Dresden, 14.5.2026
In der gestrigen Plenarsitzung des Sächsischen Landtags wurde ein entscheidender Schritt zur Rettung der regionalen Fleischverarbeitung getan. Der Antrag „Entlastung kleiner Schlachtbetriebe umsetzen – Zukunft der regionalen Fleischverarbeitung sichern“ (Drs. 8/5613) fand eine parlamentarische Mehrheit durch die Stimmen der Fraktionen von BSW, AfD und den Grünen.

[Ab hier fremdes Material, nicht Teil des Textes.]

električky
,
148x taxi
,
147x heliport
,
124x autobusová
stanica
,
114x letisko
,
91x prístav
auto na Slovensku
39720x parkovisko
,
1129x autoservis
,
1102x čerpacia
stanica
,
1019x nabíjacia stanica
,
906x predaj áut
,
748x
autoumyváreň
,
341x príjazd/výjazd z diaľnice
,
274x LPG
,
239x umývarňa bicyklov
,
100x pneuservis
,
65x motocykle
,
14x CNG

Sachpolitik statt Taktiererei
Zuvor scheiterten eigene Änderungsanträge von BSW und AfD an der Ablehnung durch die anderen Fraktionen. „Der nun angenommene Antrag der Grünen ist zwar nicht optimal, aber er bietet den Landwirten und kleinen Handwerksbetrieben endlich die massiv benötigte Hilfe. Die Handlungsnotwendigkeit ist seit Jahren belegt, doch die CDU-geführten Regierungen blieben untätig“, erklärt Ulf Lange, landwirtschaftspolitischer Sprecher der BSW-Fraktion im Sächsischen Landtag.

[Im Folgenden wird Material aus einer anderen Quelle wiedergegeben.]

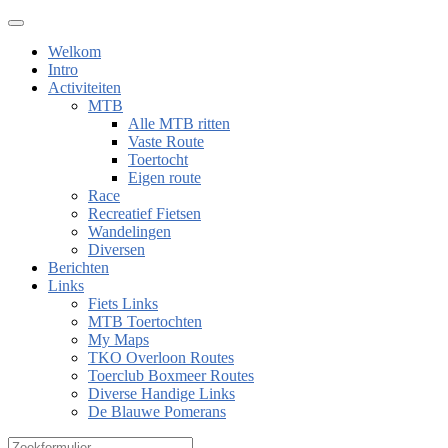
Welkom
Intro
Activiteiten
MTB
Alle MTB ritten
Vaste Route
Toertocht
Eigen route
Race
Recreatief Fietsen
Wandelingen
Diversen
Berichten
Links
Fiets Links
MTB Toertochten
My Maps
TKO Overloon Routes
Toerclub Boxmeer Routes
Diverse Handige Links
De Blauwe Pomerans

Für das BSW war die Zustimmung eine Frage der inhaltlichen Konsequenz gegenüber den Bürgern. Entgegen anderslautender Spekulationen stand eine Ablehnung der dringend gebotenen Entlastungen für unsere Landwirte und Metzgereien nie zur Debatte. „Wir entscheiden nach der Sache und lassen uns nicht von taktischen Spielchen anderer Fraktionen vorschreiben, wie wir im Sinne des Landes zu stimmen haben“, betont Lange. „Nachdem die Regierungskoalition sowohl unsere eigenen fachlichen Initiativen als auch andere Lösungsvorschläge blockiert hatte, blieb die Zustimmung zum vorliegenden Entwurf der einzig logische Weg zur Hilfe für das Handwerk. Dass eine parlamentarische Mehrheit für diese Sachpolitik zustande kam, ist ein Erfolg für den ländlichen Raum – und ein Armutszeugnis für die Koalition und die Linke, die sich der Vernunft verweigerten.“
Unverständnis über Linke und Regierungskoalition
Besonders irritiert zeigt sich die BSW-Fraktion über das Verhalten der anderen Parteien. Obwohl im Plenum Einigkeit darüber herrschte, dass die Fleischhygienegebühren gedeckelt werden müssen, verweigerten CDU und SPD die Zustimmung.
Völlig unverständlich agierte die Linksfraktion: „Trotz der klaren Ankündigung, den Grünen zuzustimmen, knickten die Vertreter der Linken im letzten Moment ein“, so Lange. „Sie haben bewiesen, dass ihnen ideologische ‚Werte‘ wichtiger sind als das Überleben unserer Handwerksbetriebe.“
Die „Bestürzung“ der Antragsteller
Absurdes spielte sich nach der Abstimmung ab: Die Grünen-Fraktion zeigte sich in einer Pressemitteilung „bestürzt“ über die eigene Mehrheitsbildung. „Wir respektieren, dass die Grünen im Saal über ihren Schatten gesprungen sind. Dass sie sich nun über das Ergebnis ihres eigenen Antrags erschrecken, wirft jedoch Fragen nach ihrer politischen Glaubwürdigkeit auf“, erklärt Ulf Lange.
Das BSW steht für eine Politik mit Verstand und ohne Scheuklappen. „Brandmauern lösen keine realen Probleme. Gestern ist es gelungen, eine Entscheidung für die Menschen in Sachsen zu treffen – gegen das Verantwortungsversagen von CDU, SPD, Linken und dem ideologischen Zögern der Grünen“, so Ulf Lange.